## AIM OF THE EXERCISE:
How do the lines below between the ones holding "Hubungi Kami" and "juga memberikan dukungan", inclusive, read? Give them again exactly, with no other lines.

[Data records]
Content starts

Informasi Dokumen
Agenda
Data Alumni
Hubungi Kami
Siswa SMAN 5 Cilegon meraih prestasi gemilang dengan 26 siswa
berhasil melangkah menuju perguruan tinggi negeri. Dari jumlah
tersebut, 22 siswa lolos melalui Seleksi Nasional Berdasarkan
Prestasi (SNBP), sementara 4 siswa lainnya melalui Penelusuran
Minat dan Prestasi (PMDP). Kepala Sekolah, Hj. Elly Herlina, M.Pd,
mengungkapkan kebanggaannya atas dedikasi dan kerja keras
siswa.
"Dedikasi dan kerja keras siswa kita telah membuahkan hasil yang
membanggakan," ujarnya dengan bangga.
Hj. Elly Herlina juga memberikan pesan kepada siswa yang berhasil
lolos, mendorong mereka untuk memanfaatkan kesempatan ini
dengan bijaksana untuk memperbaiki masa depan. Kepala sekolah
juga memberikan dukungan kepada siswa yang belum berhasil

Content ends
Content starts

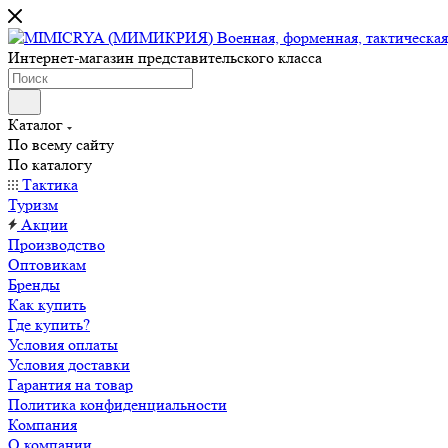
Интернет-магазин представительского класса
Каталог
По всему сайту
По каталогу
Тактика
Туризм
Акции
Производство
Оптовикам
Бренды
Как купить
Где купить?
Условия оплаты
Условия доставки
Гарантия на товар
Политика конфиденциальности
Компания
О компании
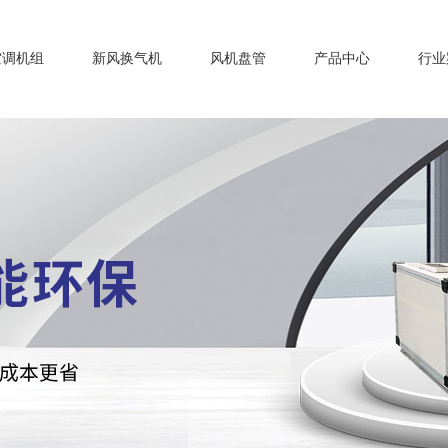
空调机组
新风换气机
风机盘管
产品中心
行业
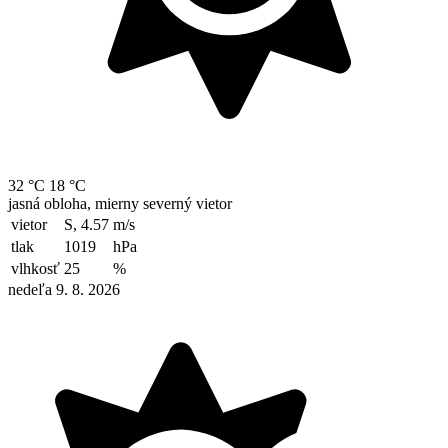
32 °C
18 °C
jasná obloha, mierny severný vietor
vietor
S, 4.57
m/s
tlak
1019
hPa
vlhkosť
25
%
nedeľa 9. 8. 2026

Content ends
Content starts

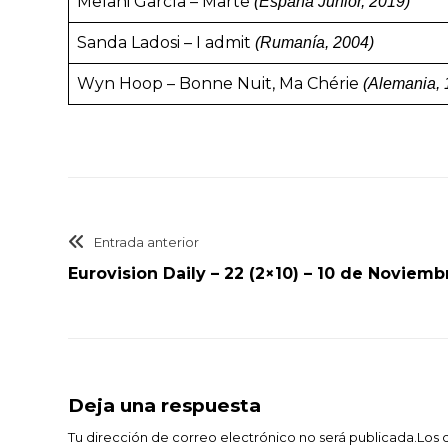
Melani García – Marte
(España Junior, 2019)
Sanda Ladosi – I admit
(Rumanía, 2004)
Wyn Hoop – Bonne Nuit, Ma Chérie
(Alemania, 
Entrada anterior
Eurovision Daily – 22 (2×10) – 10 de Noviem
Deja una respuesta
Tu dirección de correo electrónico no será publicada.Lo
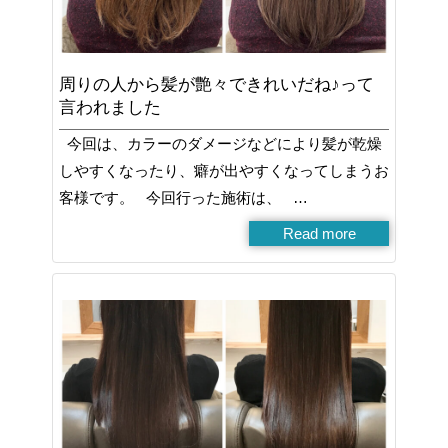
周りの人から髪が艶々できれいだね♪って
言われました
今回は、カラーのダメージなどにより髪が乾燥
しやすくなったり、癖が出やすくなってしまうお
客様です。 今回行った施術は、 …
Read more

Content ends

## REPLY TO THE TASK:
Hubungi Kami
Siswa SMAN 5 Cilegon meraih prestasi gemilang dengan 26 siswa
berhasil melangkah menuju perguruan tinggi negeri. Dari jumlah
tersebut, 22 siswa lolos melalui Seleksi Nasional Berdasarkan
Prestasi (SNBP), sementara 4 siswa lainnya melalui Penelusuran
Minat dan Prestasi (PMDP). Kepala Sekolah, Hj. Elly Herlina, M.Pd,
mengungkapkan kebanggaannya atas dedikasi dan kerja keras
siswa.
"Dedikasi dan kerja keras siswa kita telah membuahkan hasil yang
membanggakan," ujarnya dengan bangga.
Hj. Elly Herlina juga memberikan pesan kepada siswa yang berhasil
lolos, mendorong mereka untuk memanfaatkan kesempatan ini
dengan bijaksana untuk memperbaiki masa depan. Kepala sekolah
juga memberikan dukungan kepada siswa yang belum berhasil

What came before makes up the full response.